Transcribed page contents:

________________________________________

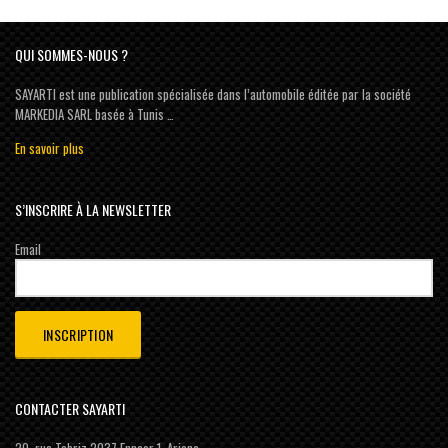
QUI SOMMES-NOUS ?
SAYARTI est une publication spécialisée dans l’automobile éditée par la société
MARKEDIA SARL basée à Tunis …
En savoir plus
S’INSCRIRE À LA NEWSLETTER
Email
CONTACTER SAYARTI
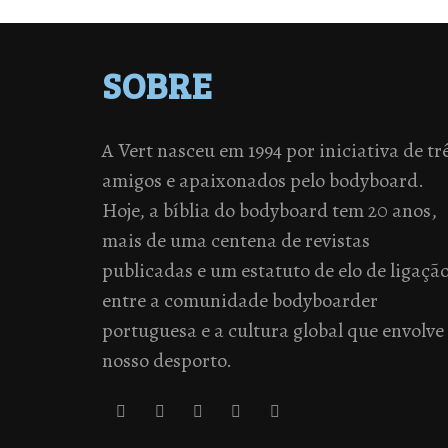
SOBRE
A Vert nasceu em 1994 por iniciativa de tr
amigos e apaixonados pelo bodyboard.
Hoje, a bíblia do bodyboard tem 20 anos,
mais de uma centena de revistas
publicadas e um estatuto de elo de ligaçã
entre a comunidade bodyboarder
portuguesa e a cultura global que envolve
nosso desporto.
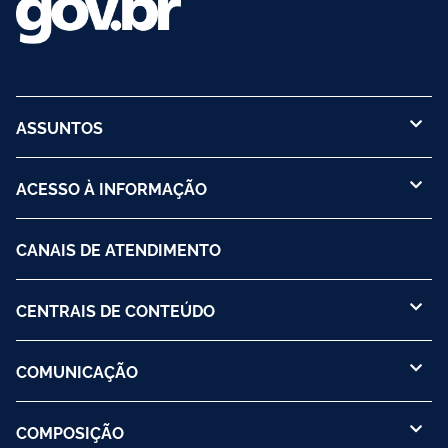
ASSUNTOS
ACESSO À INFORMAÇÃO
CANAIS DE ATENDIMENTO
CENTRAIS DE CONTEÚDO
COMUNICAÇÃO
COMPOSIÇÃO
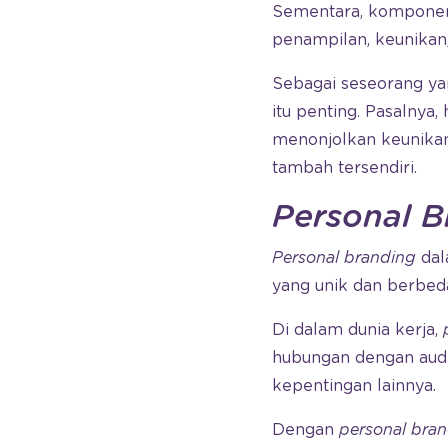
Sementara, komponen 
penampilan, keunikan,
Sebagai seseorang y
itu penting. Pasalnya
menonjolkan keunikan
tambah tersendiri.
Personal B
Personal branding
dal
yang unik dan berbed
Di dalam dunia kerja,
hubungan dengan audie
kepentingan lainnya.
Dengan
personal bra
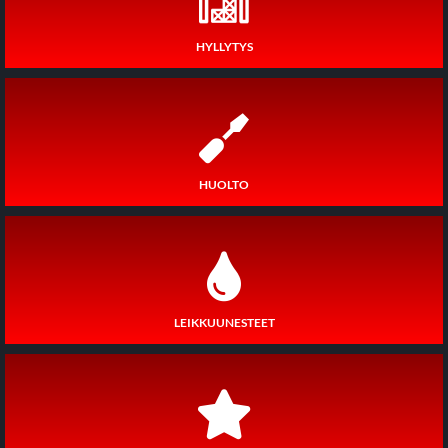
HYLLYTYS
HUOLTO
LEIKKUUNESTEET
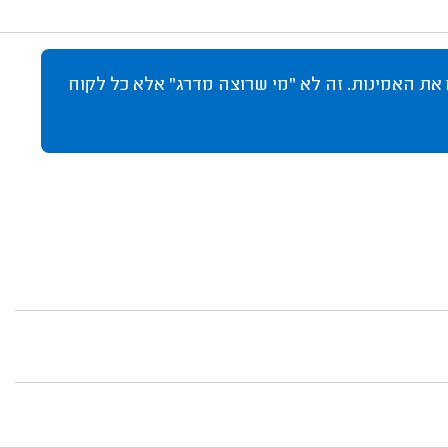
 את האמינות. זה לא "מי שרוצה מדרג" אלא כל לקוח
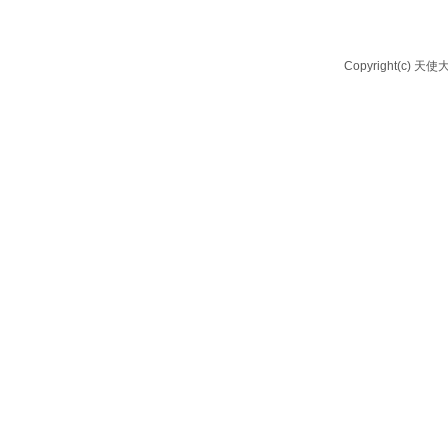
Copyright(c) 天使大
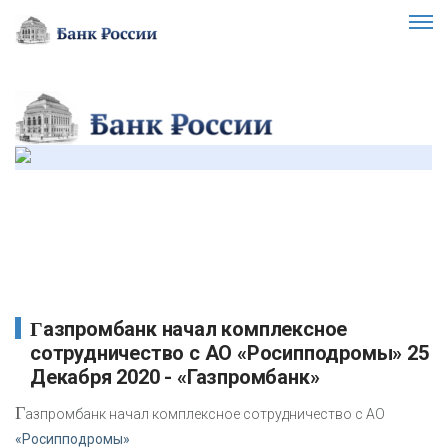
Газпромбанк начал комплексное
сотрудничество с АО «Росипподромы» 25
Декабря 2020 - «Газпромбанк»
Г
азпромбанк начал комплексное сотрудничество с АО
«Росипподромы»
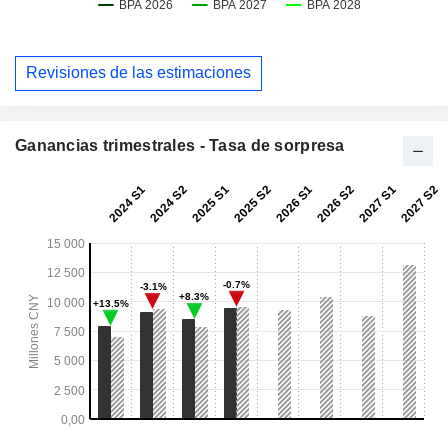
Revisiones de las estimaciones
Ganancias trimestrales - Tasa de sorpresa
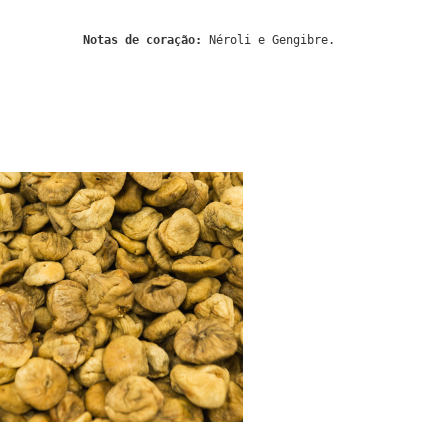
Notas de coração:
Néroli e Gengibre.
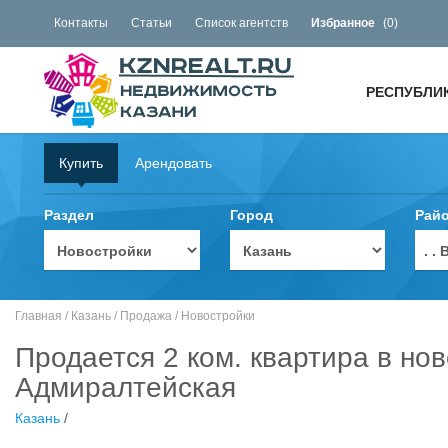
Контакты
Статьи
Список агентств
Избранное
(
0
)
РЕСПУБЛИ
Купить
Арендовать
Раздел
Город
Рай
. 
Главная
/
Казань
/
Продажа
/
Новостройки
Продается 2 ком. квартира в нов
Адмиралтейская
Казань
/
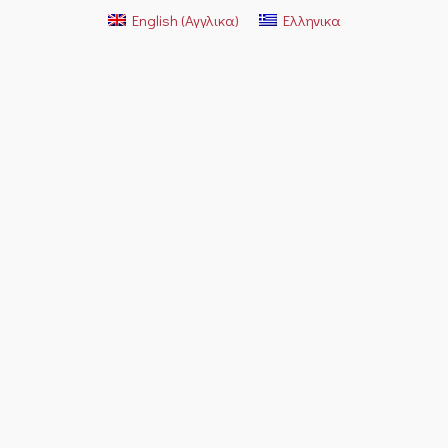
English
(
Αγγλικα
)
Ελληνικα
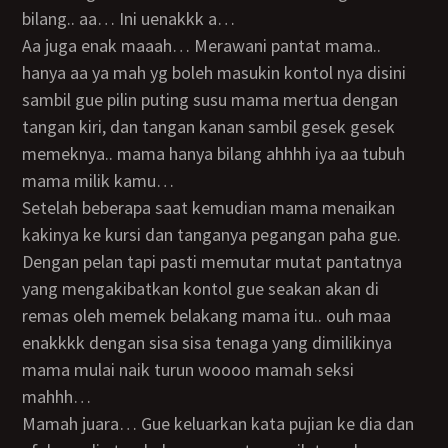
bilang.. aa… Ini uenakkk a…
Aa juga enak maaah… Merawani pantat mama..
hanya aa ya mah yg boleh masukin kontol nya disini
sambil gue pilin puting susu mama mertua dengan
tangan kiri, dan tangan kanan sambil gesek gesek
memeknya.. mama hanya bilang ahhhh iya aa tubuh
mama milik kamu…
Setelah beberapa saat kemudian mama menaikan
kakinya ke kursi dan tanganya pegangan paha gue.
Dengan pelan tapi pasti memutar mutat pantatnya
yang mengakibatkan kontol gue seakan akan di
remas oleh memek belakang mama itu.. ouh maa
enakkkk dengan sisa sisa tenaga yang dimilikinya
mama mulai naik turun woooo mamah seksi
mahhh…
Mamah juara… Gue keluarkan kata pujian ke dia dan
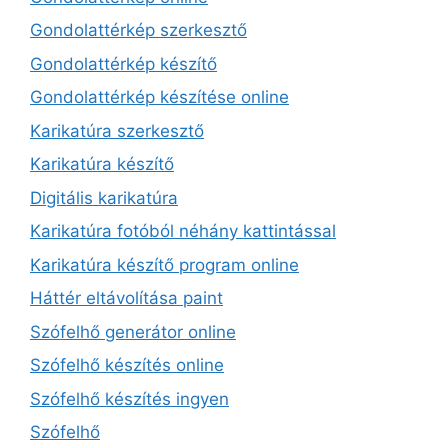
Gondolattérkép szerkesztő
Gondolattérkép készítő
Gondolattérkép készítése online
Karikatúra szerkesztő
Karikatúra készítő
Digitális karikatúra
Karikatúra fotóból néhány kattintással
Karikatúra készítő program online
Háttér eltávolítása paint
Szófelhő generátor online
Szófelhő készítés online
Szófelhő készítés ingyen
Szófelhő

________________________________________

PROBLEM DESCRIPTION
A word-for-word reproduction is needed of the lines above from the line containing "SAYARTI est une" through the line containing "Sebagai seseorang y", with both ends kept and no pictures.

OUTPUT OF THE EXERCISE
SAYARTI est une publication spécialisée dans l’automobile éditée par la société
MARKEDIA SARL basée à Tunis …
En savoir plus
S’INSCRIRE À LA NEWSLETTER
Email
CONTACTER SAYARTI
SOBRE
A Vert nasceu em 1994 por iniciativa de tr
amigos e apaixonados pelo bodyboard.
Hoje, a bíblia do bodyboard tem 20 anos,
mais de uma centena de revistas
publicadas e um estatuto de elo de ligaçã
entre a comunidade bodyboarder
portuguesa e a cultura global que envolve
nosso desporto.
ASSUNTOS
ACESSO À INFORMAÇÃO
CANAIS DE ATENDIMENTO
CENTRAIS DE CONTEÚDO
COMUNICAÇÃO
COMPOSIÇÃO
Sementara, komponen 
penampilan, keunikan,
Sebagai seseorang y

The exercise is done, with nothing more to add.